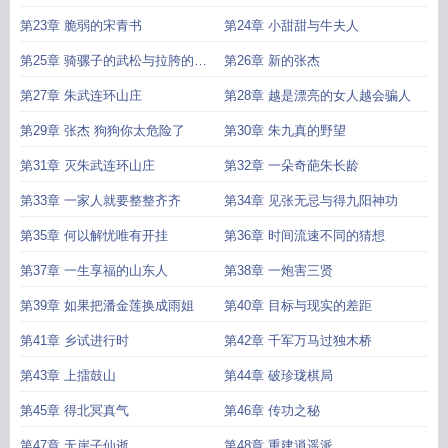
演者是丁海峰
第23章 脆弱的宋青书
第24章 小甜甜与牛夫人
第25章 骑骡子的武松与拉胯的大
第26章 新的张杰
怂
第27章 朱武连环山庄
第28章 越是漂亮的女人越会骗人
第29章 张杰 狗狗你太危险了
第30章 朱九真的野望
第31章 灭朱武连环山庄
第32章 一朵奇葩朱长龄
第33章 一家人就要整整齐齐
第34章 见张无忌与得九阳神功
第35章 何以解忧唯有开挂
第36章 时间流速不同的猜想
第37章 一生享福的山东人
第38章 一炮害三贤
第39章 如果把潘金莲换成雨姐
第40章 目标与现实的差距
第41章 乡试进行时
第42章 千军万马过独木桥
第43章 上擂鼓山
第44章 破珍珑棋局
第45章 得北冥真气
第46章 传功之秘
第47章 无崖子仙逝
第48章 重建逍遥派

*Action item*.
Your answer must be the lines from the one holding "第28章 越是漂亮的女人越会骗人" to the end of the listing above, exactly as written and nothing else.

*Result of the task*.
第28章 越是漂亮的女人越会骗人
第29章 张杰 狗狗你太危险了
第30章 朱九真的野望
第31章 灭朱武连环山庄
第32章 一朵奇葩朱长龄
第33章 一家人就要整整齐齐
第34章 见张无忌与得九阳神功
第35章 何以解忧唯有开挂
第36章 时间流速不同的猜想
第37章 一生享福的山东人
第38章 一炮害三贤
第39章 如果把潘金莲换成雨姐
第40章 目标与现实的差距
第41章 乡试进行时
第42章 千军万马过独木桥
第43章 上擂鼓山
第44章 破珍珑棋局
第45章 得北冥真气
第46章 传功之秘
第47章 无崖子仙逝
第48章 重建逍遥派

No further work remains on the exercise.